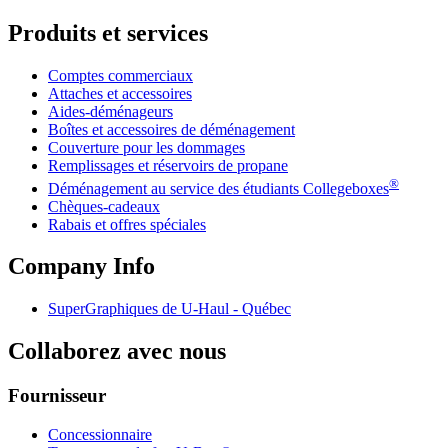
Produits et services
Comptes commerciaux
Attaches et accessoires
Aides-déménageurs
Boîtes et accessoires de déménagement
Couverture pour les dommages
Remplissages et réservoirs de propane
®
Déménagement au service des étudiants Collegeboxes
Chèques-cadeaux
Rabais et offres spéciales
Company Info
SuperGraphiques de
U-Haul
- Québec
Collaborez avec nous
Fournisseur
Concessionnaire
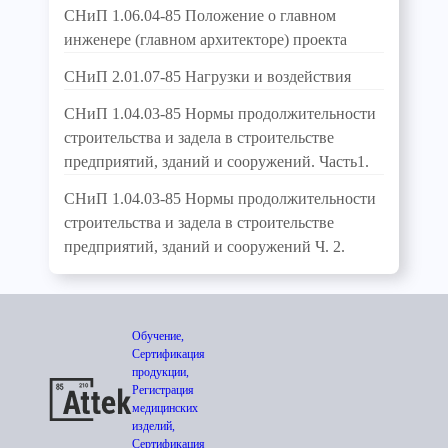
СНиП 1.06.04-85 Положение о главном
инженере (главном архитекторе) проекта
СНиП 2.01.07-85 Нагрузки и воздействия
СНиП 1.04.03-85 Нормы продолжительности
строительства и задела в строительстве
предприятий, зданий и сооружений. Часть1.
СНиП 1.04.03-85 Нормы продолжительности
строительства и задела в строительстве
предприятий, зданий и сооружений Ч. 2.
Обучение,
Сертификация
продукции,
Регистрация
медицинских
изделий,
Сертификация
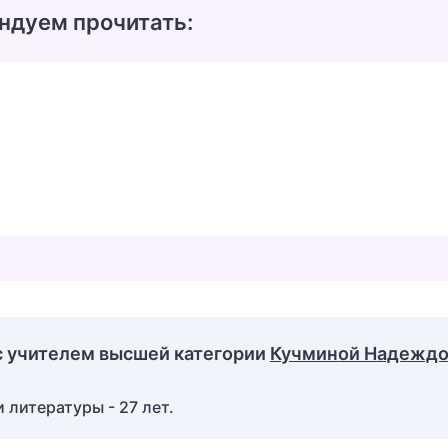
ндуем прочитать:
с учителем высшей категории
Кучминой Надежд
 литературы - 27 лет.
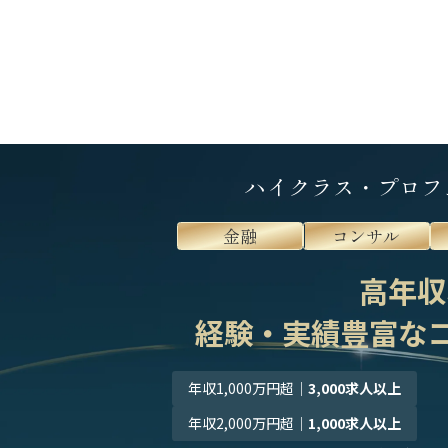
ハイクラス・プロフ
金融
コンサル
高年収
経験・実績豊富な
年収1,000万円超
｜
3,000求人以上
年収2,000万円超
｜
1,000求人以上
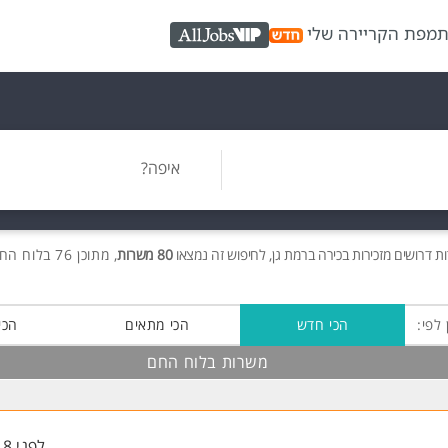
ת
מפת הקריירה שלי
AllJobs VIP
איפה?
ות
דרושים
מזכירות בכירה ברמת גן, לחיפוש זה נמצאו
80 משרות
, מתוכן 76 בלוח החם חינם!
 לפי:
הכי חדש
הכי מתאים
הכי
משרות בלוח החם
לפני 18 שעות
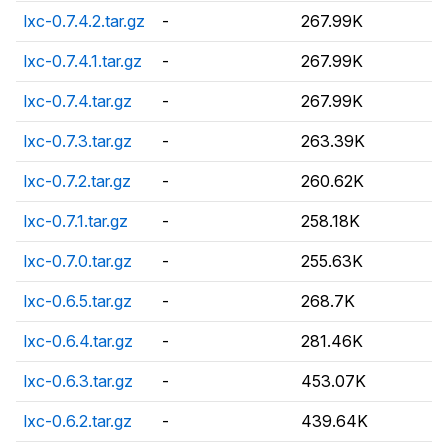
lxc-0.7.4.2.tar.gz
-
267.99K
lxc-0.7.4.1.tar.gz
-
267.99K
lxc-0.7.4.tar.gz
-
267.99K
lxc-0.7.3.tar.gz
-
263.39K
lxc-0.7.2.tar.gz
-
260.62K
lxc-0.7.1.tar.gz
-
258.18K
lxc-0.7.0.tar.gz
-
255.63K
lxc-0.6.5.tar.gz
-
268.7K
lxc-0.6.4.tar.gz
-
281.46K
lxc-0.6.3.tar.gz
-
453.07K
lxc-0.6.2.tar.gz
-
439.64K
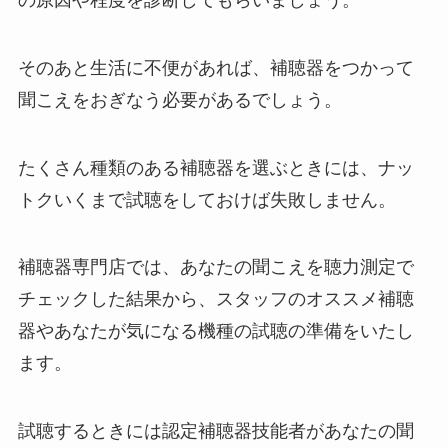
の原因や程度を診断してもらいましょう。
そのあと生活に不便があれば、補聴器をつかって
聞こえをおぎなう必要があるでしょう。
たくさん種類のある補聴器を選ぶときには、ナッ
トクいくまで試聴をしておけば失敗しません。
補聴器専門店では、あなたの聞こえを聴力測定で
チェックした結果から、スタッフのオススメ補聴
器やあなたが気になる機種の試聴の準備をいたし
ます。
試聴するときには認定補聴器技能者があなたの聞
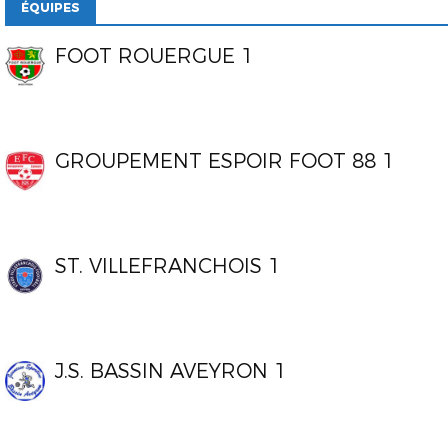
ÉQUIPES
FOOT ROUERGUE 1
GROUPEMENT ESPOIR FOOT 88 1
ST. VILLEFRANCHOIS 1
J.S. BASSIN AVEYRON 1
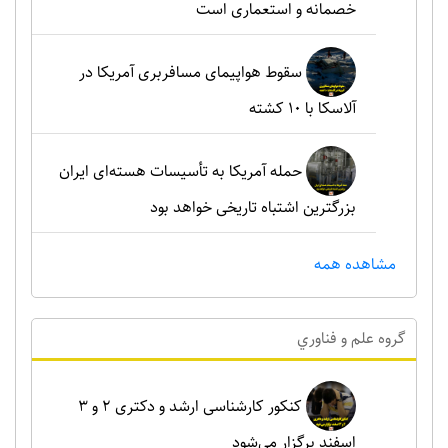
خصمانه و استعماری است
سقوط هواپیمای مسافربری آمریکا در
آلاسکا با ۱۰ کشته
حمله آمریکا به تأسیسات هسته‌ای ایران
بزرگترین اشتباه تاریخی خواهد بود
مشاهده همه
گروه علم و فناوري
کنکور کارشناسی ارشد و دکتری ۲ و ۳
اسفند برگزار می‌شود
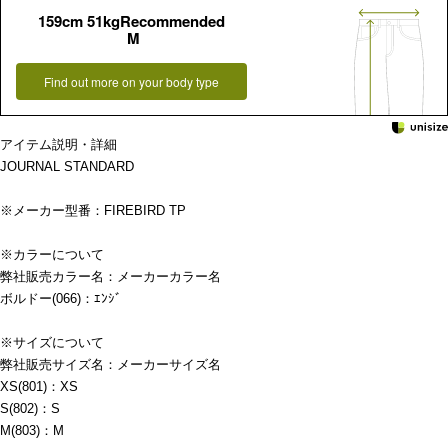
159cm 51kgRecommended
M
Find out more on your body type
アイテム説明・詳細
JOURNAL STANDARD
※メーカー型番：FIREBIRD TP
※カラーについて
弊社販売カラー名：メーカーカラー名
ボルドー(066)：ｴﾝｼﾞ
※サイズについて
弊社販売サイズ名：メーカーサイズ名
XS(801)：XS
S(802)：S
M(803)：M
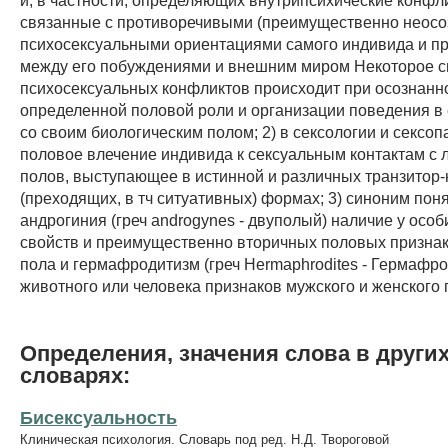
связанные с противоречивыми (преимущественно неос
психосексуальными ориентациями самого индивида и п
между его побуждениями и внешним миром Некоторое 
психосексуальных конфликтов происходит при осознан
определенной половой роли и организации поведения в 
со своим биологическим полом; 2) в сексологии и сексоп
половое влечение индивида к сексуальным контактам с
полов, выступающее в истинной и различных транзитор
(преходящих, в тч ситуативных) формах; 3) синоним пон
андрогиния (греч androgynes - двуполый) наличие у особ
свойств и преимущественно вторичных половых признак
пола и гермафродитизм (греч Hermaphrodites - Гермафро
животного или человека признаков мужского и женского 
Определения, значения слова в други
словарях:
Бисексуальность
Клиническая психология. Словарь под ред. Н.Д. Твороговой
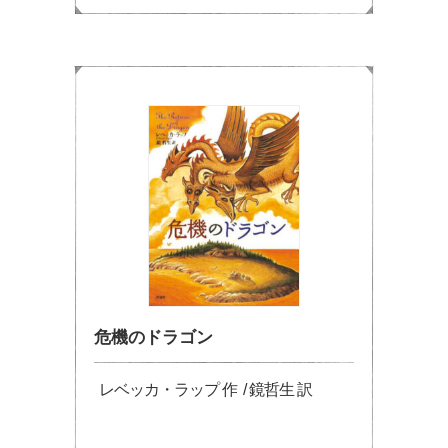
危機のドラゴン
レベッカ・ラップ 作 / 鏡哲生 訳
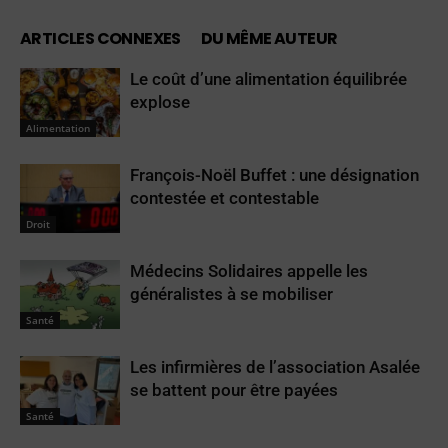
ARTICLES CONNEXES
DU MÊME AUTEUR
Le coût d’une alimentation équilibrée
explose
Alimentation
François-Noël Buffet : une désignation
contestée et contestable
Droit
Médecins Solidaires appelle les
généralistes à se mobiliser
Santé
Les infirmières de l’association Asalée
se battent pour être payées
Santé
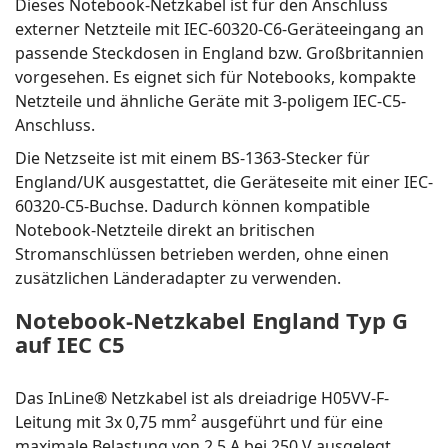
Dieses Notebook-Netzkabel ist für den Anschluss
externer Netzteile mit IEC-60320-C6-Geräteeingang an
passende Steckdosen in England bzw. Großbritannien
vorgesehen. Es eignet sich für Notebooks, kompakte
Netzteile und ähnliche Geräte mit 3-poligem IEC-C5-
Anschluss.
Die Netzseite ist mit einem BS-1363-Stecker für
England/UK ausgestattet, die Geräteseite mit einer IEC-
60320-C5-Buchse. Dadurch können kompatible
Notebook-Netzteile direkt an britischen
Stromanschlüssen betrieben werden, ohne einen
zusätzlichen Länderadapter zu verwenden.
Notebook-Netzkabel England Typ G
auf IEC C5
Das InLine® Netzkabel ist als dreiadrige H05VV-F-
Leitung mit 3x 0,75 mm² ausgeführt und für eine
maximale Belastung von 2,5 A bei 250 V ausgelegt.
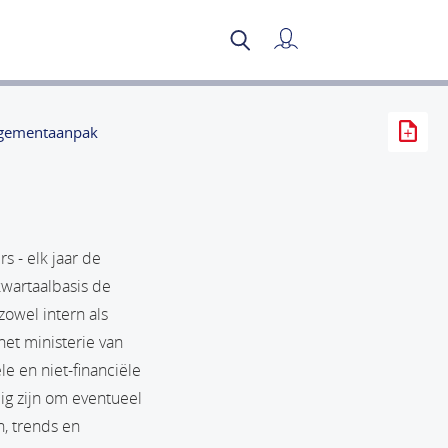
Mijn verslag
gementaanpak
 - elk jaar de
kwartaalbasis de
owel intern als
et ministerie van
e en niet-financiële
dig zijn om eventueel
, trends en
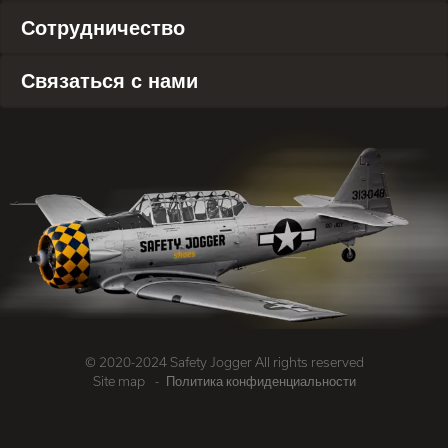
Сотрудничество
Связаться с нами
© 2020-2024 Safety Jogger All rights reserved
Site map
Политика конфиденциальности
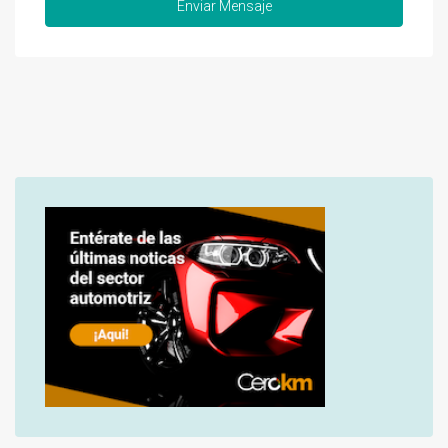
Enviar Mensaje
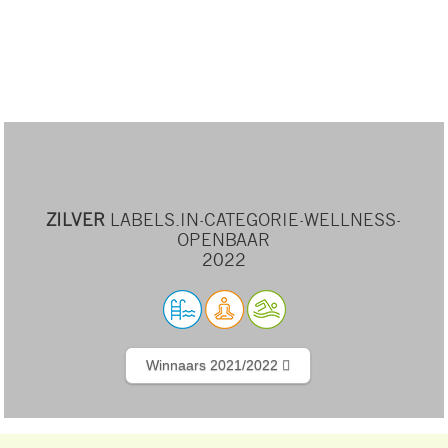
ZILVER
LABELS.IN-CATEGORIE-WELLNESS-
OPENBAAR
2022
Winnaars 2021/2022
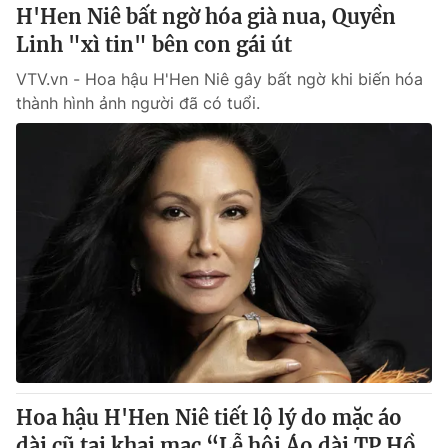
H'Hen Niê bất ngờ hóa già nua, Quyền
Linh "xì tin" bên con gái út
VTV.vn - Hoa hậu H'Hen Niê gây bất ngờ khi biến hóa
® Cấm sao chép dưới mọi hình thức nếu không có sự chấp
thành hình ảnh người đã có tuổi.
thuận bằng văn bản. Ghi rõ nguồn VTV.vn khi phát hành lại
thông tin từ website này.
Hoa hậu H'Hen Niê tiết lộ lý do mặc áo
dài cũ tại khai mạc “Lễ hội Áo dài TP Hồ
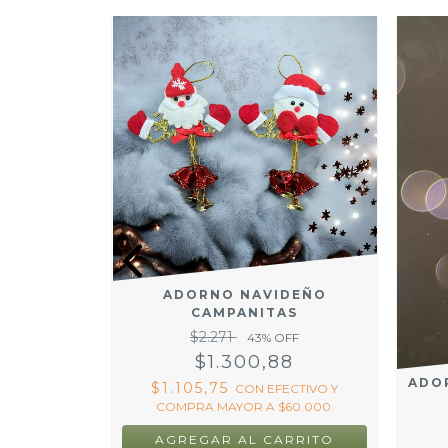
TAS 6 CM
ADORNO NAVIDEÑO
CAMPANITAS
OFF
$2.271
43
% OFF
99
$1.300,88
FECTIVO Y
ADO
$1.105,75
CON
EFECTIVO Y
60.000.
COMPRA MAYOR A $60.000.
RRITO
AGREGAR AL CARRITO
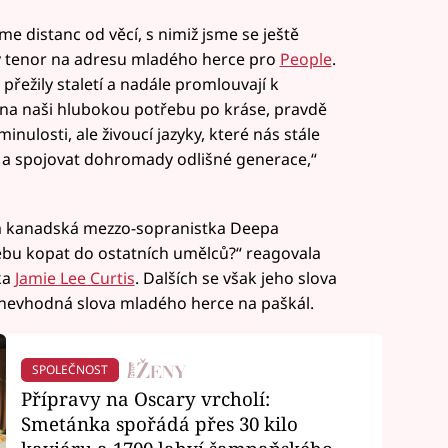
eme distanc od věcí, s nimiž jsme se ještě
ský tenor na adresu mladého herce pro
People
.
přežily staletí a nadále promlouvají k
 na naši hlubokou potřebu po kráse, pravdě
ulosti, ale živoucí jazyky, které nás stále
i a spojovat dohromady odlišné generace,“
ta kanadská mezzo-sopranistka Deepa
ebu kopat do ostatních umělců?“ reagovala
ka
Jamie Lee Curtis
. Dalších se však jeho slova
i nevhodná slova mladého herce na paškál.
SPOLEČNOST
Přípravy na Oscary vrcholí:
Smetánka spořádá přes 30 kilo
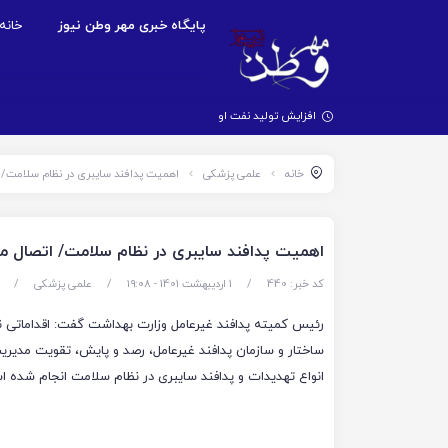
پایگاه خبری مهر وطن نیوز
خانه
افزایش تولید نفت اوپک با بازگش
خانه
علمی پزشکی
اهمیت پدافند سایبری در نظام سلامت/ ا
اهمیت پدافند سایبری در نظام سلامت/ اتصال متر
کد خبر: 440
/
1 اردیبهشت 1401 - ۱۹:۰۸
/
علمی پزشکی
/
رئیس کمیته پدافند غیرعامل وزارت بهداشت گفت: اقداماتی 
ساختار و سازمان پدافند غیرعامل، رصد و پایش، تقویت مدیری
انواع تهدیدات و پدافند سایبری در نظام سلامت انجام شده 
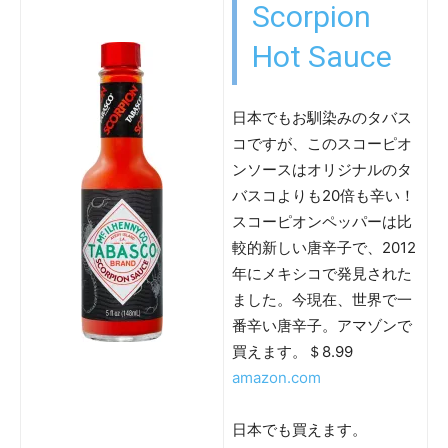
Scorpion
Hot Sauce
日本でもお馴染みのタバス
コですが、このスコーピオ
ンソースはオリジナルのタ
バスコよりも20倍も辛い！
スコーピオンペッパーは比
較的新しい唐辛子で、2012
年にメキシコで発見された
ました。今現在、世界で一
番辛い唐辛子。アマゾンで
買えます。＄8.99
amazon.com
日本でも買えます。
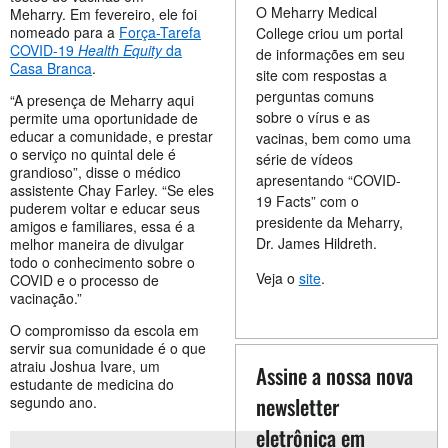
O Meharry Medical
Meharry. Em fevereiro, ele foi
nomeado para a
Força-Tarefa
College criou um portal
COVID-19
Health Equity
da
de informações em seu
Casa Branca
.
site com respostas a
perguntas comuns
“A presença de Meharry aqui
sobre o vírus e as
permite uma oportunidade de
educar a comunidade, e prestar
vacinas, bem como uma
o serviço no quintal dele é
série de vídeos
grandioso”, disse o médico
apresentando “COVID-
assistente Chay Farley. “Se eles
19 Facts” com o
puderem voltar e educar seus
presidente da Meharry,
amigos e familiares, essa é a
Dr. James Hildreth.
melhor maneira de divulgar
todo o conhecimento sobre o
Veja o
site
.
COVID e o processo de
vacinação.”
O compromisso da escola em
servir sua comunidade é o que
atraiu Joshua Ivare, um
Assine a nossa nova
estudante de medicina do
newsletter
segundo ano.
eletrônica em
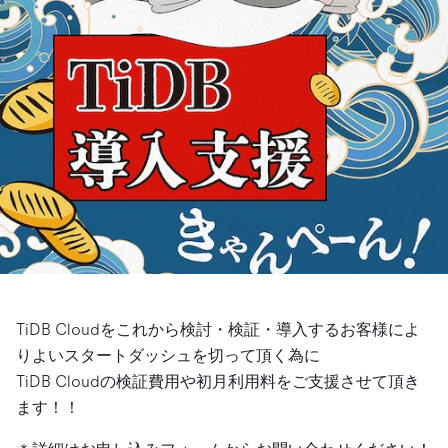
ドキュメント
す。
エコシステム
イベント
Developer Hub
ユースケース
TiDB Cloud
TiDB
Integrations
TiKV
Trust Hub
Discord Community
運用インテリジェンスの活用
開発者ガイド
無料で始める
TiSpark
OSS Insight
お客様のデータの機密性、可用性、安全性について紹介し
MySQLワークロードの近代化
ます。
PingCAP University
Build GenAI Applications
TiDB Labs
認定資格試験
会社概要
ニュース
会社案内
キャリア
パートナー
お問い合わせ
TiDB Cloudをこれから検討・検証・導入するお客様によ
りよいスタートダッシュを切って頂く為に
TiDB Cloudの検証費用や初月利用料をご支援させて頂き
ます！！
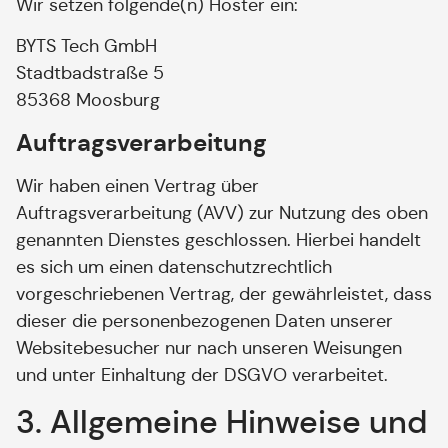
Wir setzen folgende(n) Hoster ein:
BYTS Tech GmbH
Stadtbadstraße 5
85368 Moosburg
Auftragsverarbeitung
Wir haben einen Vertrag über
Auftragsverarbeitung (AVV) zur Nutzung des oben
genannten Dienstes geschlossen. Hierbei handelt
es sich um einen datenschutzrechtlich
vorgeschriebenen Vertrag, der gewährleistet, dass
dieser die personenbezogenen Daten unserer
Websitebesucher nur nach unseren Weisungen
und unter Einhaltung der DSGVO verarbeitet.
3. Allgemeine Hinweise und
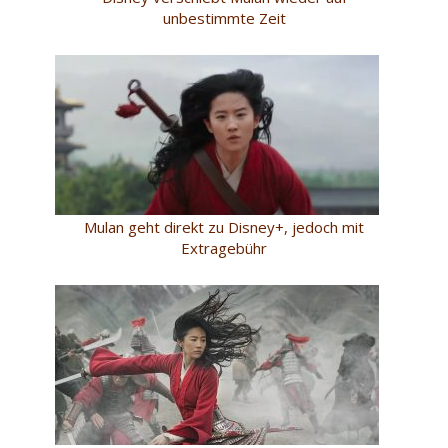
unbestimmte Zeit
Mulan geht direkt zu Disney+, jedoch mit
Extragebühr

Task goal:
Which lines in the material contain the word "comunidade"? Pull each of them out.

Expected output:
educar a comunidade, e prestar
servir sua comunidade é o que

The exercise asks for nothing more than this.